» **Problem details**:
Transcribe the records below word for word, leaving every picture out.

» **Material provided**:
*** Begin section ***

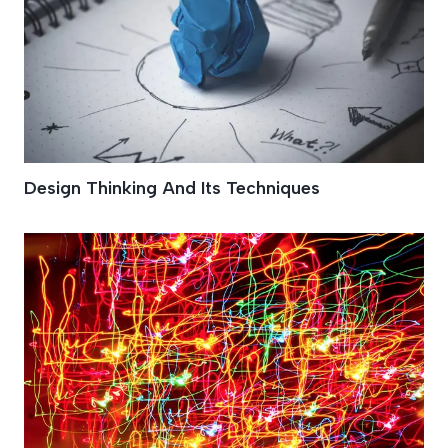
Design Thinking And Its Techniques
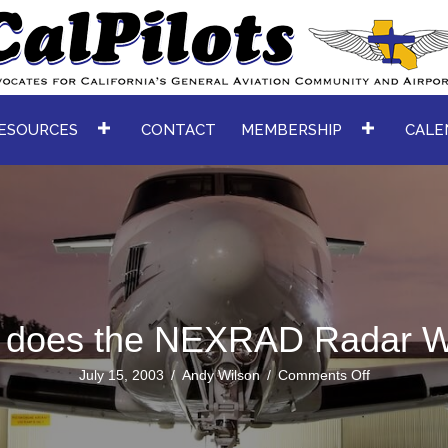
ESOURCES
CONTACT
MEMBERSHIP
CALE
 does the NEXRAD Radar W
on
July 15, 2003
/
Andy Wilson
/
Comments Off
How
does
the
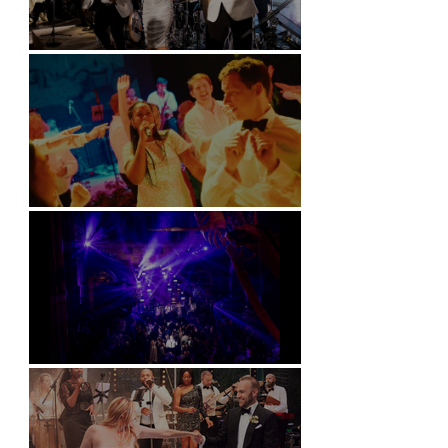
Kimpton Fitzroy - London
Soori, Bali
Natural History Museum, London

*** End section ***

» **Solution to this exercise**:
Design Thinking And Its Techniques
ESOURCES
CONTACT
MEMBERSHIP
CALE
 does the NEXRAD Radar W
on
July 15, 2003
/
Andy Wilson
/
Comments Off
How
does
the
Kimpton Fitzroy - London
Soori, Bali
Natural History Museum, London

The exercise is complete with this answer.